__INSTRUCTIONS FOR THE TASK__:
Your reply should contain only the line with "The beginning, and" and the lines after it through the end of the data, each written out exactly.

__MATERIAL FOR THIS TASK__:

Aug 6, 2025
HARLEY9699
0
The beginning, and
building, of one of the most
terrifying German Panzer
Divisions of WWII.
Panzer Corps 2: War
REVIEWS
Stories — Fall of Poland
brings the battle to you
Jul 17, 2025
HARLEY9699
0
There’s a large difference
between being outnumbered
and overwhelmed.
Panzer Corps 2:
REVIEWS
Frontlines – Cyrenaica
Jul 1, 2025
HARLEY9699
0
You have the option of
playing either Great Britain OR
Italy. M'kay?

__ANSWER SECTION__:
The beginning, and
building, of one of the most
terrifying German Panzer
Divisions of WWII.
Panzer Corps 2: War
REVIEWS
Stories — Fall of Poland
brings the battle to you
Jul 17, 2025
HARLEY9699
0
There’s a large difference
between being outnumbered
and overwhelmed.
Panzer Corps 2:
REVIEWS
Frontlines – Cyrenaica
Jul 1, 2025
HARLEY9699
0
You have the option of
playing either Great Britain OR
Italy. M'kay?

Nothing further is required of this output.